Subtractive vs Additive

Build one note with subtraction and addition.

Two opposite strategies

There are two fundamentally different ways to build a sound. They start from opposite ends and meet in the middle.

Additive: building up from silence

Additive synthesis begins with silence and stacks individual sine waves (harmonics) on top of each other, one partial at a time, until the combined result sounds the way you want.

Think of it like painting: you start with a blank canvas and add colours one brushstroke at a time. Each sine wave is one brushstroke. This is the principle behind pipe organs and Hammond tonewheel organs, where each drawbar controls the volume of a single harmonic.

Subtractive: carving away from a bright wave

Subtractive synthesis starts with a harmonically rich waveform - a sawtooth or square wave packed with overtones - and carves away frequencies with a filter. This is the method used by Moog, Roland, and Korg synthesisers. Most hardware synths you will encounter are subtractive.

Think of it like sculpture: you start with a block of marble (all the harmonics) and chisel away until the shape you want emerges.

Try the machine

The machine below lets you hear both approaches applied to the same note simultaneously. Use the Subtractive slider to set the filter cutoff, the Additive slider to control how much of the stacked-sine signal you hear, and the Harmonics control to tilt energy between low and high partials.

Machine 20
-inf
400 Hz
45%
25%
50%

The trade-off

Subtractive is fast and intuitive.

  • Pick a rich waveform, sweep a filter - the sound changes in a way that feels immediately musical.
  • The downside: you are limited by the harmonics already present in your starting waveform. You can only remove what is already there.

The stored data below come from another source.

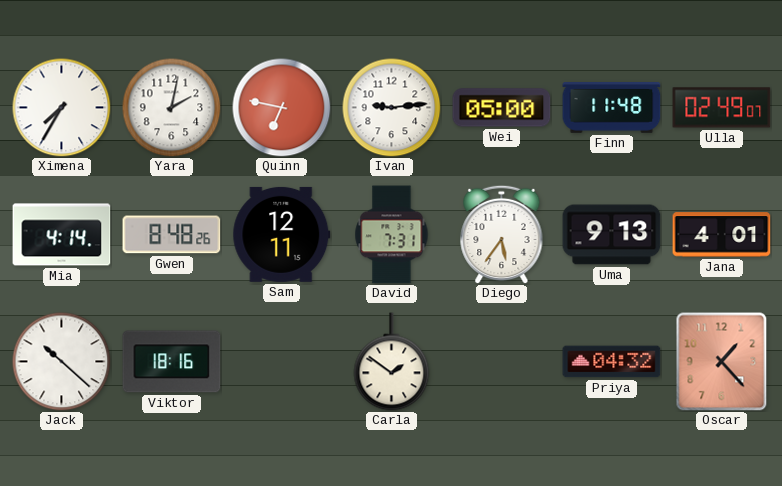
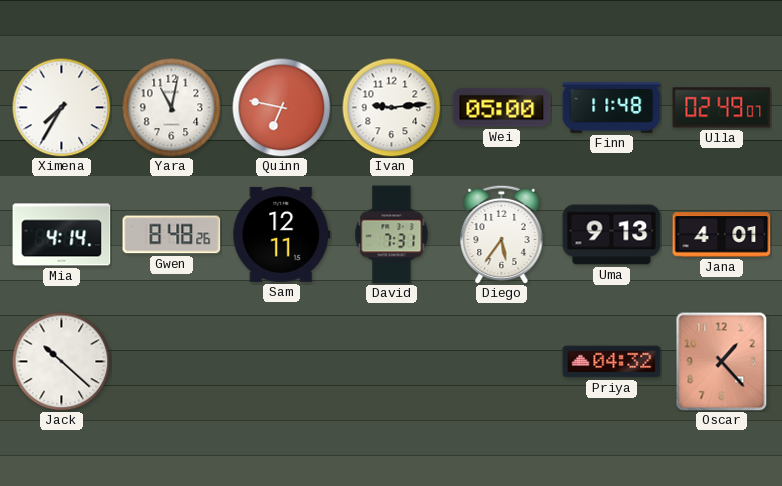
Yara: 2:02 -> 11:02
Viktor: 18:16 -> none
Carla: 1:51 -> none
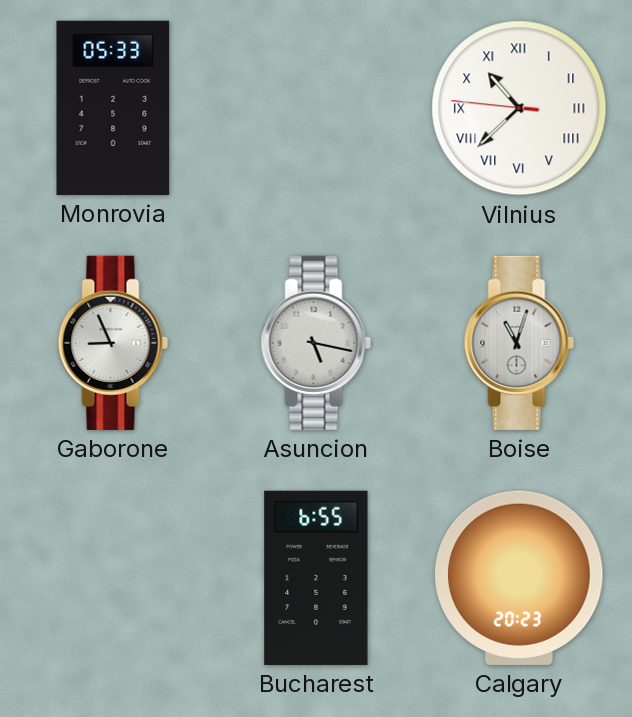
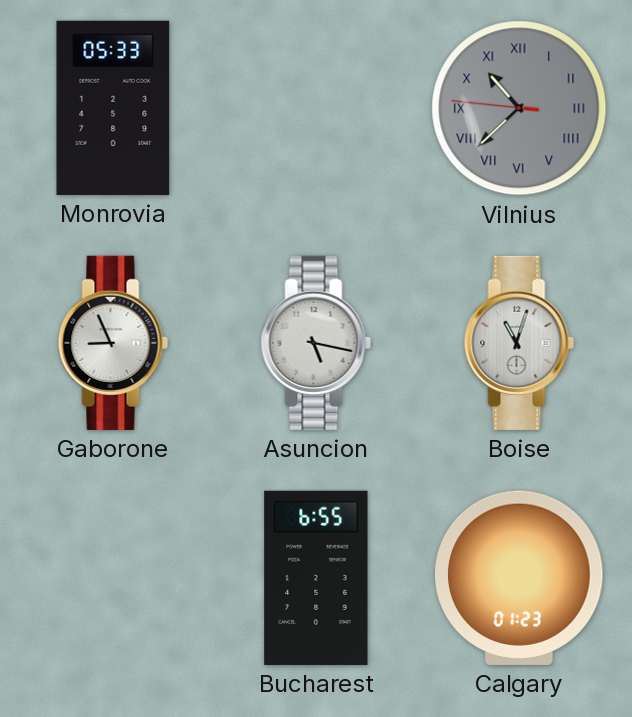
Vilnius dial: white -> grey
Calgary: 20:23 -> 01:23
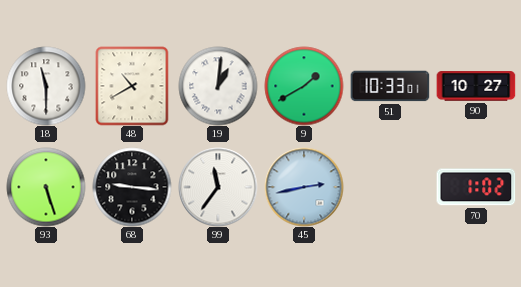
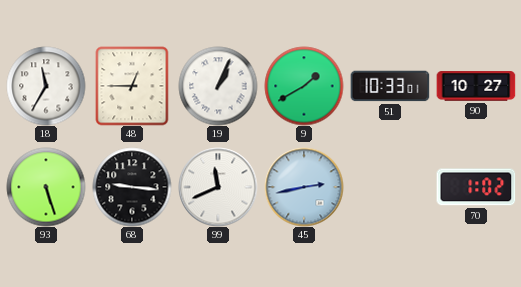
18: 11:30 -> 11:35
48: 10:40 -> 12:45
19: 1:01 -> 1:04
99: 11:36 -> 11:41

Additive gives you total precision.

  • Every single partial can be set to any amplitude - in theory you can recreate any sound that exists.
  • The cost: complexity. A realistic bell or vocal timbre might need dozens of individually tuned sine waves, each with its own envelope.

The controls explained

The Harmonics slider controls a "tilt" across the eight additive bands. When tilt is negative, energy concentrates in the lower partials, giving a darker, rounder tone. When tilt is positive, higher partials gain energy and the sound becomes brighter and thinner.

The Motion control adds slow, cyclic variation to the harmonic amplitudes. At zero, the additive tone is static. As you increase motion, the partials drift in and out of prominence, creating a shimmering, evolving texture.

Most real-world synthesisers combine both approaches. A "subtractive" synth might let you blend oscillator waveforms (an additive idea) before filtering. A wavetable synth scans through pre-built additive spectra and then passes the result through a subtractive filter chain.

Things to try

Set Additive to 0% and sweep the Subtractive cutoff from high to low. You will hear the sawtooth wave lose its brightness as the filter removes upper harmonics.

Then set Subtractive fully open and bring Additive up. The eight sine-wave partials blend in, and you can shape their balance with the Harmonics tilt. Listen for the difference in texture: the subtractive path sounds smooth and continuous, while the additive path has a more precise, organ-like quality.

The eight bands shown in the visualiser correspond to harmonics 1 through 8 of the base frequency (261.63 Hz). Harmonic 1 is the fundamental. Harmonic 2 is the octave above. Harmonic 3 is an octave and a fifth. This pattern - the harmonic series - is the foundation of all pitched sound.